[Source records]

*** Begin section ***

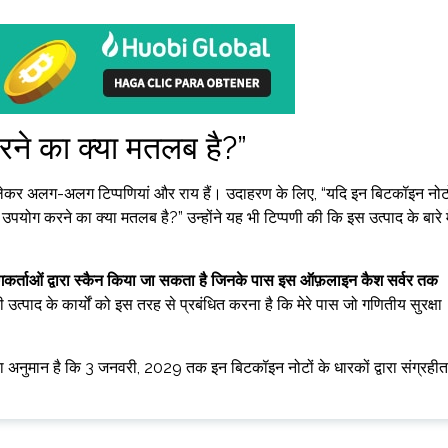
ने का क्या मतलब है?”
ेकर अलग-अलग टिप्पणियां और राय हैं। उदाहरण के लिए, “यदि इन बिटकॉइन नोटो
ग करने का क्या मतलब है?” उन्होंने यह भी टिप्पणी की कि इस उत्पाद के बारे मे
गकर्ताओं द्वारा स्कैन किया जा सकता है जिनके पास इस ऑफ़लाइन कैश सर्वर तक
सी उत्पाद के कार्यों को इस तरह से प्रबंधित करना है कि मेरे पास जो गणितीय सुरक्षा
 अनुमान है कि 3 जनवरी, 2029 तक इन बिटकॉइन नोटों के धारकों द्वारा संग्रहीत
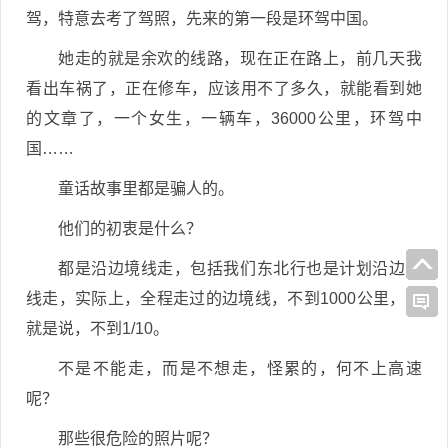
驾，特意去考了驾照，先来的第一段是环驾中国。
她走的就是余欢的线路，现在正在路上，前几天我
看出车祸了，正在修车，应该用不了多久，就能看到她
的文章了，一个女生，一辆车，36000公里，环驾中
国……
童话故事里都是骗人的。
他们的初衷是什么？
都是沿边境线走，包括我们东北行也是计划沿边境
线走，实际上，全程走过的边境线，不到1000公里，也
就是说，不到1/10。
不是不能走，而是不想走，怪累的，何不上高速
呢？
那些很危险的照片呢？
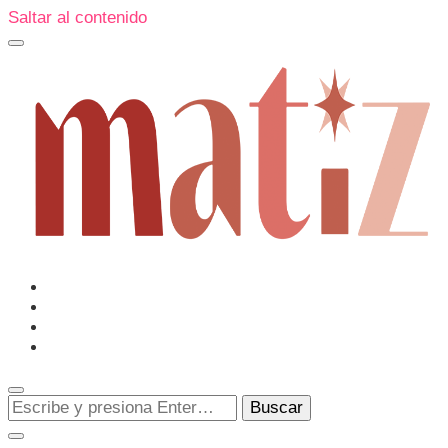
Saltar al contenido
Un espacio editorial donde pongo en palabras aquello qu
me sorprenden o creo que merecen ser descubiertas.
Matiz
¿Buscas
algo?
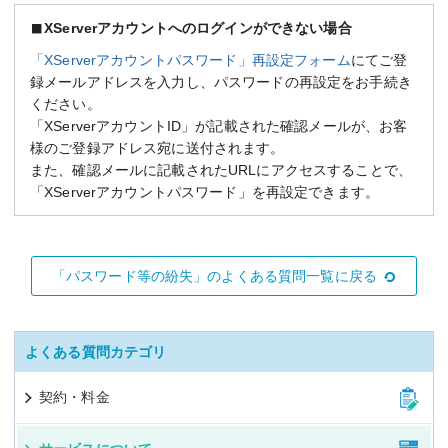
XServerアカウントへのログインができない場合
「XServerアカウントパスワード」再設定フォーム
にてご登
録メールアドレスを入力し、パスワードの再設定をお手続き
ください。
「XServerアカウントID」が記載された確認メールが、お客
様のご登録アドレス宛に送付されます。
また、確認メールに記載されたURLにアクセスすることで、
「XServerアカウントパスワード」を再設定できます。
「パスワード等の紛失」のよくある質問一覧に戻る
よくある質問カテゴリ
契約・料金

*** End section ***

Each of the records above needs to be transcribed exactly, apart from its pictures.

ने का क्या मतलब है?”
ेकर अलग-अलग टिप्पणियां और राय हैं। उदाहरण के लिए, “यदि इन बिटकॉइन नोटो
ग करने का क्या मतलब है?” उन्होंने यह भी टिप्पणी की कि इस उत्पाद के बारे मे
गकर्ताओं द्वारा स्कैन किया जा सकता है जिनके पास इस ऑफ़लाइन कैश सर्वर तक
सी उत्पाद के कार्यों को इस तरह से प्रबंधित करना है कि मेरे पास जो गणितीय सुरक्षा
 अनुमान है कि 3 जनवरी, 2029 तक इन बिटकॉइन नोटों के धारकों द्वारा संग्रहीत
驾，特意去考了驾照，先来的第一段是环驾中国。
她走的就是余欢的线路，现在正在路上，前几天我
看出车祸了，正在修车，应该用不了多久，就能看到她
的文章了，一个女生，一辆车，36000公里，环驾中
国……
童话故事里都是骗人的。
他们的初衷是什么？
都是沿边境线走，包括我们东北行也是计划沿边境
线走，实际上，全程走过的边境线，不到1000公里，也
就是说，不到1/10。
不是不能走，而是不想走，怪累的，何不上高速
呢？
那些很危险的照片呢？
Saltar al contenido
Un espacio editorial donde pongo en palabras aquello qu
me sorprenden o creo que merecen ser descubiertas.
Matiz
¿Buscas
algo?
XServerアカウントへのログインができない場合
「XServerアカウントパスワード」再設定フォーム
にてご登
録メールアドレスを入力し、パスワードの再設定をお手続き
ください。
「XServerアカウントID」が記載された確認メールが、お客
様のご登録アドレス宛に送付されます。
また、確認メールに記載されたURLにアクセスすることで、
「XServerアカウントパスワード」を再設定できます。
「パスワード等の紛失」のよくある質問一覧に戻る
よくある質問カテゴリ
契約・料金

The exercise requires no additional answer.